🤖 AI Summary
To address the need for automated generation of structured, interpretable clinical descriptions from ulcerative colitis (UC) endoscopic images, this work proposes a lesion-aware vision-language fusion framework. Methodologically, it employs ResNet as the visual backbone, integrates Grad-CAM heatmaps with CBAM’s channel-spatial attention to enhance lesion localization, and injects clinical metadata—including Mayo Endoscopic Subscore (MES), bleeding, and erosion—into the T5 decoder as natural language prompts, enabling joint optimization of report generation and MES classification. The key contribution lies in being the first to synergistically embed interpretable visual attention mechanisms with domain-specific clinical priors into a multimodal generative pipeline, significantly improving description accuracy, structural consistency, and MES classification performance (average +8.2% over baselines).
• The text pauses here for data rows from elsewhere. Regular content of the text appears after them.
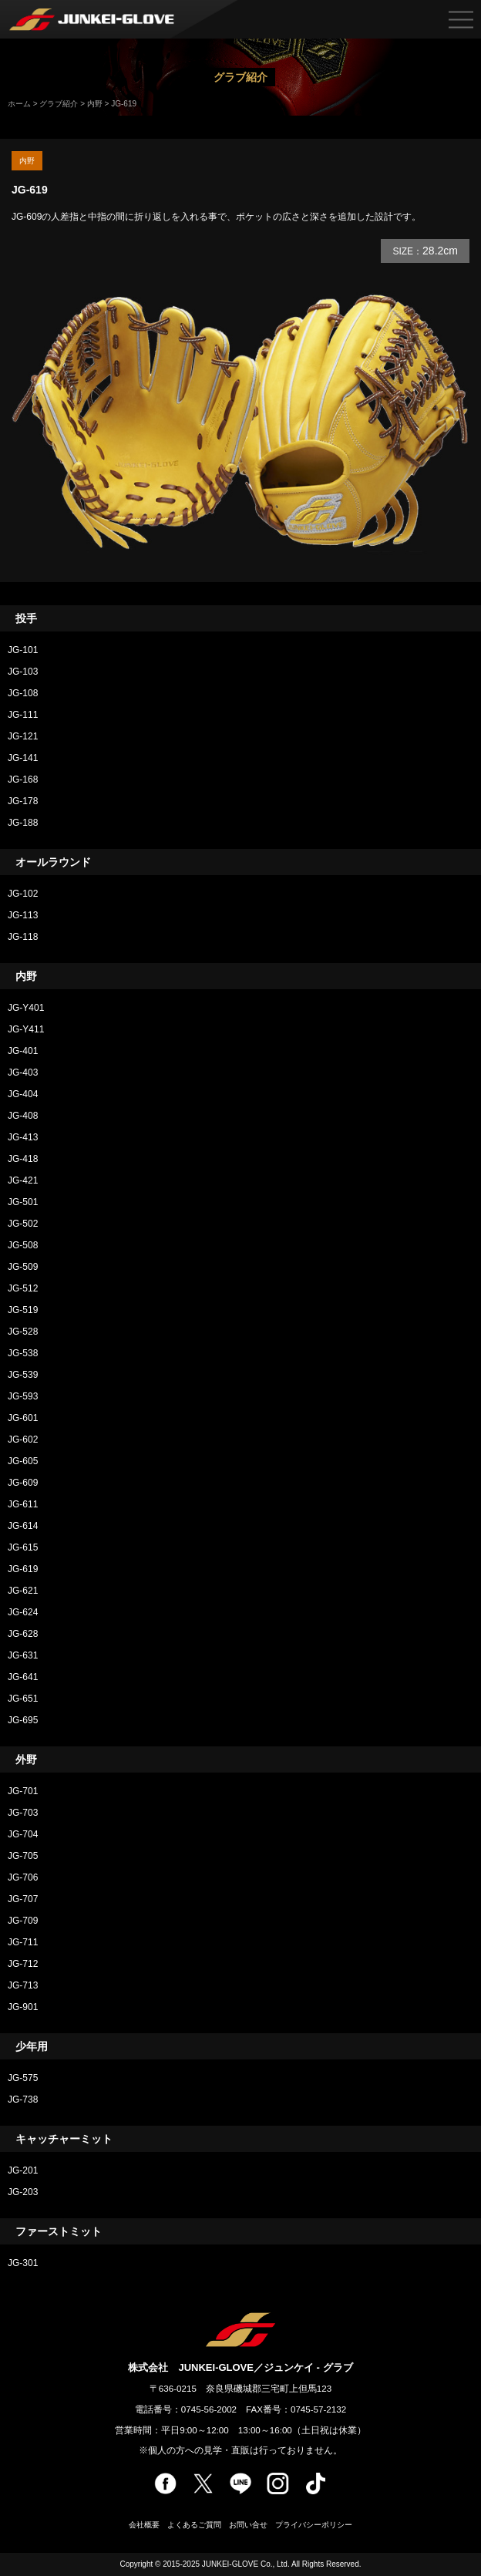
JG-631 (23, 1655)
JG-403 (23, 1072)
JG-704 (23, 1834)
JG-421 (23, 1180)
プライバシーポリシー (313, 2524)
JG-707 (23, 1899)
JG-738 (23, 2099)
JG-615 (23, 1547)
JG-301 (23, 2263)
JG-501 (23, 1202)
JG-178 (23, 801)
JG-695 (23, 1720)
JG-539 (23, 1374)
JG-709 (23, 1920)
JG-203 (23, 2192)
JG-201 (23, 2170)
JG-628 (27, 1633)
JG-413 (23, 1137)
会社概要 (144, 2524)
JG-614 (23, 1525)
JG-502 (23, 1223)
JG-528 (23, 1331)
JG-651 (23, 1698)
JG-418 (23, 1158)
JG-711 (23, 1942)
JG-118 (23, 936)
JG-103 (23, 671)
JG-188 (23, 822)
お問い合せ (248, 2524)
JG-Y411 (26, 1029)
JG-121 (23, 736)
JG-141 (23, 758)
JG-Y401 (26, 1007)
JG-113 (23, 915)
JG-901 (23, 2007)
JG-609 (23, 1482)
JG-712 (23, 1963)
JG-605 (23, 1461)
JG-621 (23, 1590)
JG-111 (23, 714)
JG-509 (23, 1266)
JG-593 (23, 1396)
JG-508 (23, 1245)
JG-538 (23, 1353)
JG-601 (23, 1418)
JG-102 (23, 893)
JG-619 (23, 1569)
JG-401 (23, 1051)
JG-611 (23, 1504)
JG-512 (23, 1288)
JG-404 (23, 1094)
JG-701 (23, 1791)
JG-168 (23, 779)
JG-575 (23, 2078)
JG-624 (23, 1612)
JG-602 (23, 1439)
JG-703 (23, 1812)
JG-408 (23, 1115)
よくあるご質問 (194, 2524)
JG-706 (23, 1877)
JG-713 (23, 1985)
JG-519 (23, 1310)
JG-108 (23, 693)
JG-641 (23, 1677)
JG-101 (23, 650)
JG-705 (23, 1855)
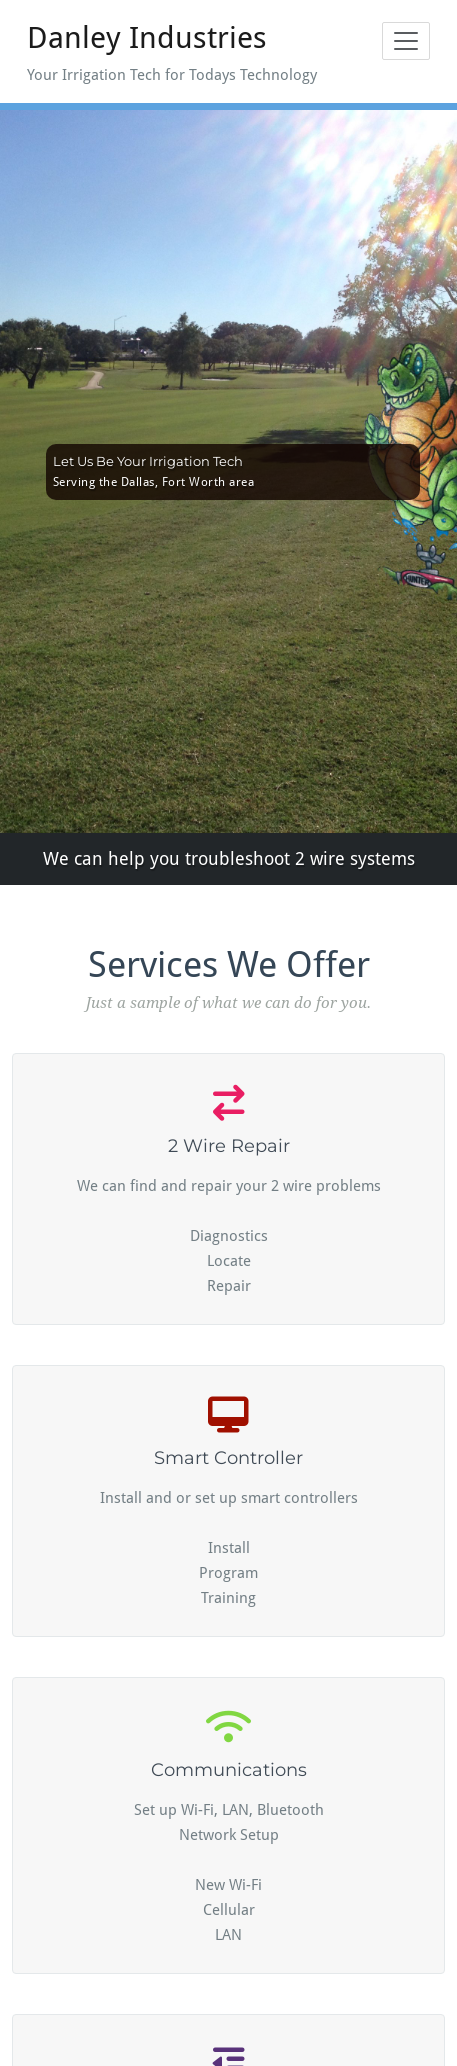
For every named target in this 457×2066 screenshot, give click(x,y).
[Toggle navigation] (406, 41)
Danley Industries (147, 37)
The resulting system supports clinically compliant, fully automated endoscopy reporting with high reliability and strong interpretability.
📝 Abstract
We present a lesion-aware image captioning framework for ulcerative colitis (UC). The model integrates ResNet embeddings, Grad-CAM heatmaps, and CBAM-enhanced attention with a T5 decoder. Clinical metadata (MES score 0-3, vascular pattern, bleeding, erythema, friability, ulceration) is injected as natural-language prompts to guide caption generation. The system produces structured, interpretable descriptions aligned with clinical practice and provides MES classification and lesion tags. Compared with baselines, our approach improves caption quality and MES classification accuracy, supporting reliable endoscopic reporting.